The UAE were beaten 5-4 on penalties by Oman in the Gulf Cup of Nations final on Friday night in Kuwait. Here is a look at the main talking points now facing manager Alberto Zaccheroni as the build-up to next year's Asian Cup ramps up
Plenty of positives for UAE but also points to ponder for Zaccheroni: Gulf Cup talking points
Marrying resolve with a ruthless streak
The UAE came within a penalty shootout of winning the trophy. That close, despite not scoring a single goal from open play. In five matches, they registered once, through Ali Mabkhout’s spot-kick in the Group A opener against Oman. The four fixtures that followed each finished goalless.
Subsequently, the UAE boasted the competition’s stingiest defence. They did not concede in 510 minutes of football. Appointed in mid-October, Italian Zaccheroni has quickly shaped a side in the mould of many in his homeland. To his credit, the UAE are solid.
Yet, and the criticism has come already, to what expense?
The UAE were blunted, although Zaccheroni can point to mitigating factors. His four main attackers – Omar Abdulrahman, Ali Mabkhout, Ahmed Khalil and Ismail Al Hammadi – have had recent fitness issues. There are a number of other injuries to potentially key players, too.
Zaccheroni needs time. Yet, having buttressed the back line, he must now sharpen the team’s cutting edge.
Keeping Ahmed Khalil fit
It is a conundrum that stretches long before Zaccheroni took charge.
Ahmed Khalil has for some time been hugely inconsistent for the UAE, flitting between match-winner and maddening. The problems seem rooted in his chequered injury record: in the past two Arabian Gulf League seasons, he has started 17 matches.

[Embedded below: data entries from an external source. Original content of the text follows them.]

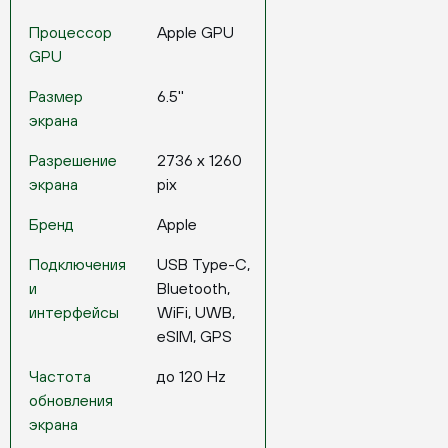
Процессор
Apple GPU
GPU
Размер
6.5''
экрана
Разрешение
2736 x 1260
экрана
pix
Бренд
Apple
Подключения
USB Type-C,
и
Bluetooth,
интерфейсы
WiFi, UWB,
eSIM, GPS
Частота
до 120 Hz
обновления
экрана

Before his first appearance in Kuwait – as a late substitute in the second group game – Khalil had not featured competitively since playing for Al Jazira in September. Confusion surrounding his future does not help, although upon his return to the UAE Khalil reported to be joining Al Ain.. In Kuwait, he looked a player some way short of his rhythm.
There is no doubt: if Khalil is fit and firing, the UAE have a striker of considerable worth. He has scored vital goals for the national team, through various age groups, for the Olympics team and the senior side.
Keeping him healthy is a must.
Getting midfield fulcrum back
Despite the final defeat, there were many positives for the UAE.
Ali Salmeen was one, the Al Wasl midfielder growing as the tournament progressed. Positioned in central midfield, he snapped into challenges, broke up play, and helped protected the defence.
He was a major reason why the UAE did not concede in five matches. A recent addition to the squad, he performed well alongside regular Khamis Esmail.
However, still the UAE missed Amer Abdulrahman and Majed Hassan. Both players have spent the past year battling injuries, with Abdulrahman returning to the Al Ain side earlier this season and starting to find form. Then he broke down again.
Hassan, meanwhile, is finding his feet following another knee surgery, but the hope is he is almost fully recovered. Those two, particularly Abdulrahman, provide the UAE with something they do not have currently, and something they undeniably need: a deep-lying playmaker.
Abdulrahman and Hassan are hugely talented. Their return would be very welcome.
Alberto Zaccheroni: Gulf Cup final 'step in the right direction' for UAE ahead of 2019 Asian Cup
Finding options at left-back
In Kuwait, the UAE’s problems at left full-back were clear. Mohammed Barghash played there for the majority, with Zaccheroni trying Mohammed Ahmed for a half against Iraq before he reverted to right-back.
While Barghash coped as well as could be expected, he struggled to add the attacking thrust needed when employing his manager’s preferred formation. Ostensibly a 3-4-3, with two holding midfielders, the system places much responsibility on its wing-backs getting forward.
Clearly right-footed, Barghash found himself often in decent positions to cross, but usually checked back on to his favoured side. Thus, momentum was lost. In contrast, the UAE have little concern at right-back, with Ahmed and Mohammed Fawzi more than competent candidates.
On the opposite flank, though, the options are not as obvious. Mahmoud Khamis seemed a lock, but he is unavailable and should be for a while. Walid Abbas is experienced, but his form has dropped.
It represents a difficult problem to solve.
Using Gulf Cup heartache to thrive
The UAE players filed out of the Jaber Al Ahmad International Stadium one by one. Some had their hoods pulled up, faces hidden. Others acknowledged the media present, but motioned their apologies, for they did not want to speak.
Only Mohanad Salem stopped to offer his thoughts on what had just transpired. Defeat in a final is always tough to swallow, let alone explain, but to lose in that fashion?
Their anguish was understandable. It was plain to see.
As Salem suggested, the UAE must move on quickly from this. With the 2019 Asian Cup the primary objective, they have little time to wallow. As hosts in 12 months' time, the UAE have earmarked a place in the final, at least, however far away that feels at the moment.
They will contest the King’s Cup in Thailand in March and continue preparations through the summer. The defeat to Oman needs to serve as motivation.